Far from wanting to protect their secret, Porquet and Eskes invited government representatives to convince them to deploy the method on a large scale. Beyond the competition, the aim is to establish national certification for cocoa production, based on the implementation of Anima fermentation. The Conseil Café-Cacao (CCC, Coffee-Cocoa Council) was present on the first day for discussions behind closed doors, and the CNRA on the following days.
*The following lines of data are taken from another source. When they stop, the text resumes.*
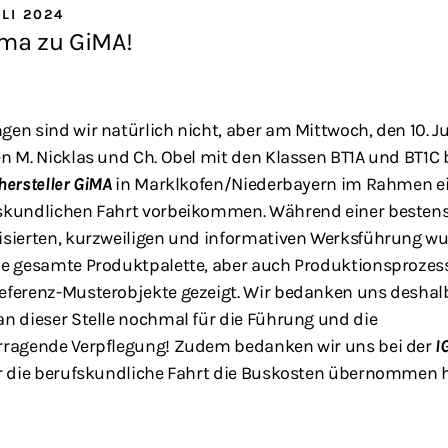
ULI 2024
ma zu GiMA!
en sind wir natürlich nicht, aber am Mittwoch, den 10. Ju
en M. Nicklas und Ch. Obel mit den Klassen BT1A und BT1C
hersteller GiMA
in Marklkofen/Niederbayern im Rahmen e
skundlichen Fahrt vorbeikommen. Während einer besten
isierten, kurzweiligen und informativen Werksführung w
ie gesamte Produktpalette, aber auch Produktionsprozes
eferenz-Musterobjekte gezeigt. Wir bedanken uns deshal
an dieser Stelle nochmal für die Führung und die
rragende Verpflegung! Zudem bedanken wir uns bei der
I
ür die berufskundliche Fahrt die Buskosten übernommen h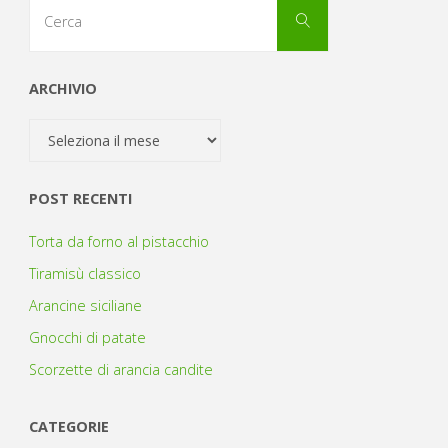
Cerca
Cerca
per:
ARCHIVIO
Archivio
POST RECENTI
Torta da forno al pistacchio
Tiramisù classico
Arancine siciliane
Gnocchi di patate
Scorzette di arancia candite
CATEGORIE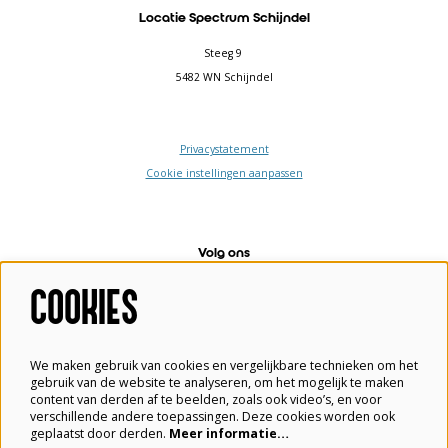
Locatie Spectrum Schijndel
Steeg 9
5482 WN Schijndel
Privacystatement
Cookie instellingen aanpassen
Volg ons
COOKIES
Meld je aan voor de nieuwsbrief
We maken gebruik van cookies en vergelijkbare technieken om het
gebruik van de website te analyseren, om het mogelijk te maken
content van derden af te beelden, zoals ook video’s, en voor
verschillende andere toepassingen. Deze cookies worden ook
geplaatst door derden.
Meer informatie…
Aanmelden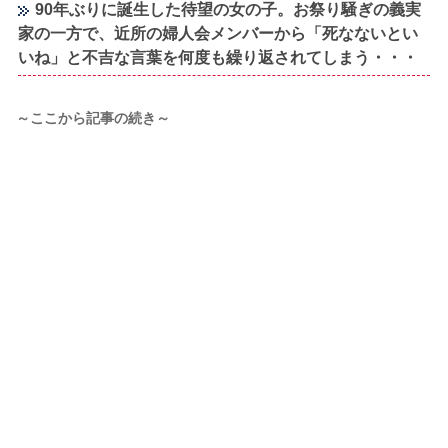
90年ぶりに誕生した待望の女の子。お祭り騒ぎの義実
家の一方で、近所の婦人会メンバーから「死なないとい
いね」と不吉な言葉を何度も繰り返されてしまう・・・
～ここから記事の続き～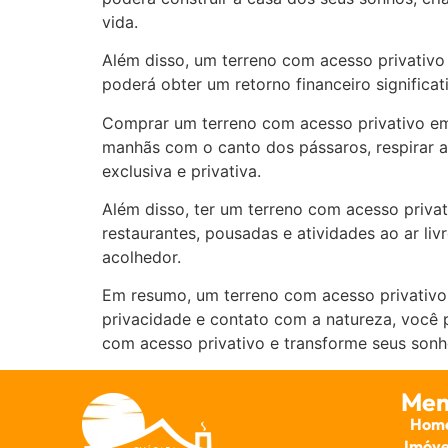
vida.
Além disso, um terreno com acesso privativo
poderá obter um retorno financeiro significa
Comprar um terreno com acesso privativo em
manhãs com o canto dos pássaros, respirar a
exclusiva e privativa.
Além disso, ter um terreno com acesso priva
restaurantes, pousadas e atividades ao ar li
acolhedor.
Em resumo, um terreno com acesso privativo 
privacidade e contato com a natureza, você 
com acesso privativo e transforme seus sonh
Men
Hom
Imóve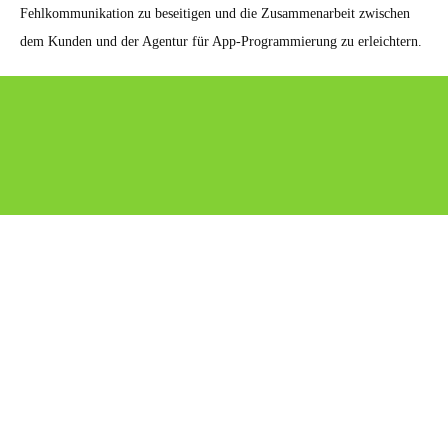
Fehlkommunikation zu beseitigen und die Zusammenarbeit zwischen
dem Kunden und der Agentur für App-Programmierung zu erleichtern.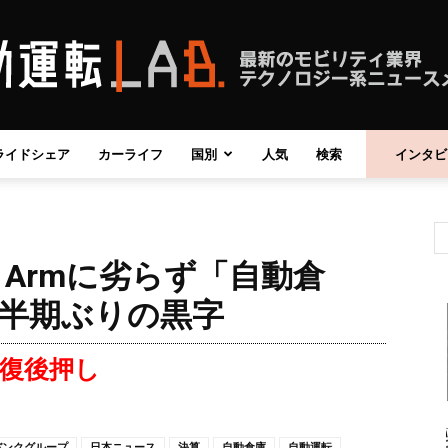
ライドシェア
カーライフ
国別
人気
検索
インタビ
自
Armに劣らず「自動倉
動
四半期ぶりの黒字
復後押し
運
バンクグループ
日本ニュース
決算
自動倉庫
自動運転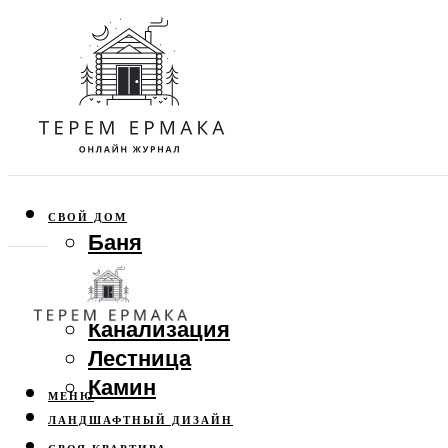
СВОЙ ДОМ
Баня
Веранда
Забор
Канализация
Лестница
Камин
МЕНЮ
ЛАНДШАФТНЫЙ ДИЗАЙН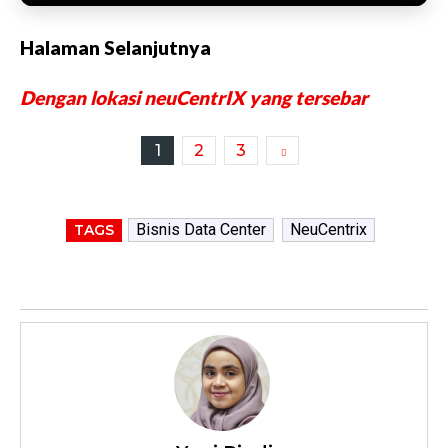
Halaman Selanjutnya
Dengan lokasi neuCentrIX yang tersebar
1
2
3
Bisnis Data Center
NeuCentrix
TAGS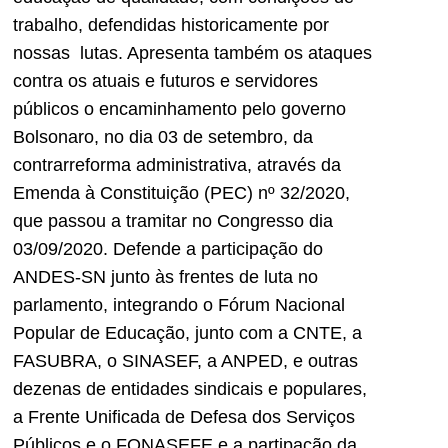
trabalho, defendidas historicamente por
nossas lutas. Apresenta também os ataques
contra os atuais e futuros e servidores
públicos o encaminhamento pelo governo
Bolsonaro, no dia 03 de setembro, da
contrarreforma administrativa, através da
Emenda à Constituição (PEC) nº 32/2020,
que passou a tramitar no Congresso dia
03/09/2020. Defende a participação do
ANDES-SN junto às frentes de luta no
parlamento, integrando o Fórum Nacional
Popular de Educação, junto com a CNTE, a
FASUBRA, o SINASEF, a ANPED, e outras
dezenas de entidades sindicais e populares,
a Frente Unificada de Defesa dos Serviços
Públicos e o FONASEFE e a partipação da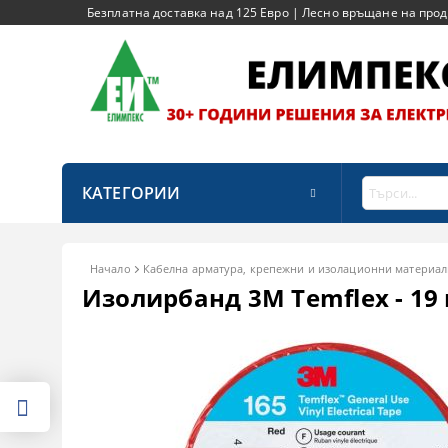
Безплатна доставка над 125 Евро | Лесно връщане на продук
КАТЕГОРИИ
Начало
Кабелна арматура, крепежни и изолационни материал
Изолирбанд 3M Temflex - 19 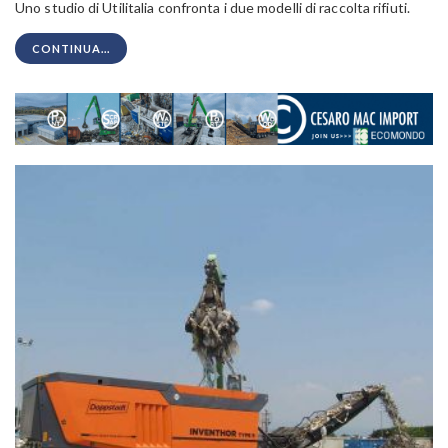
Uno studio di Utilitalia confronta i due modelli di raccolta rifiuti.
CONTINUA...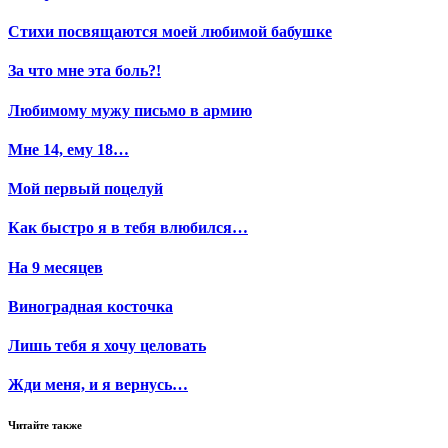
Стихи посвящаются моей любимой бабушке
За что мне эта боль?!
Любимому мужу письмо в армию
Мне 14, ему 18…
Мой первый поцелуй
Как быстро я в тебя влюбился…
На 9 месяцев
Виноградная косточка
Лишь тебя я хочу целовать
Жди меня, и я вернусь…
Читайте также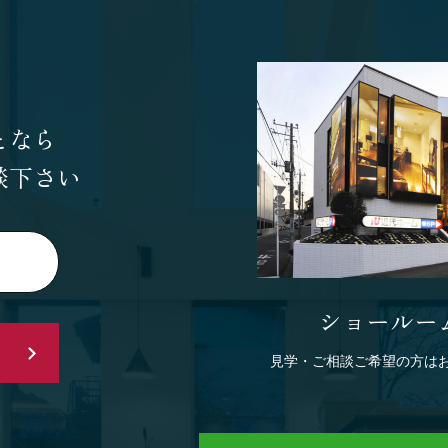
となら
談下さい
ショールー
見学・ご相談ご希望の方は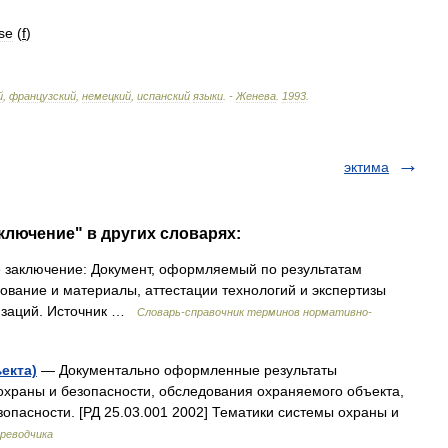
se
(
f
)
й
,
французский
,
немецкий
,
испанский
языки
. -
Женева
.
1993
.
эктима
ключение" в других словарях:
 заключение: Документ, оформляемый по результатам
ование и материалы, аттестации технологий и экспертизы
низаций. Источник …
Словарь-справочник терминов нормативно-
екта)
— Документально оформленные результаты
охраны и безопасности, обследования охраняемого объекта,
опасности. [РД 25.03.001 2002] Тематики системы охраны и
ереводчика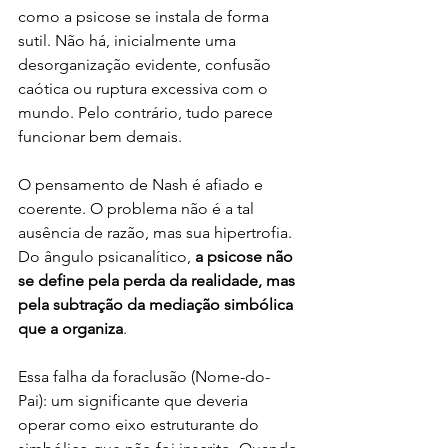
como a psicose se instala de forma 
sutil. Não há, inicialmente uma 
desorganização evidente, confusão 
caótica ou ruptura excessiva com o 
mundo. Pelo contrário, tudo parece 
funcionar bem demais. 
O pensamento de Nash é afiado e 
coerente. O problema não é a tal 
ausência de razão, mas sua hipertrofia. 
Do ângulo psicanalítico, 
a psicose não 
se define pela perda da realidade, mas 
pela
subtração da mediação simbólica 
que a organiza
. 
Essa falha da foraclusão (Nome-do-
Pai): um significante que deveria 
operar como eixo estruturante do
Enthusiastic cocoa breeder and CNRA research coordinator Mathias Tahi plans to meet with the CCC soon to share his observations and, perhaps, launch a nationwide public-private partnership. "The world needs to know about Côte d'Ivoire's great capacity to produce quality cocoa," he said. "For us, it's a niche market that's opening up, with far greater added value for the entire industry." The certification also involves a small revolution: full price transparency. Farmers will know the price at which the chocolate produced from their beans is sold."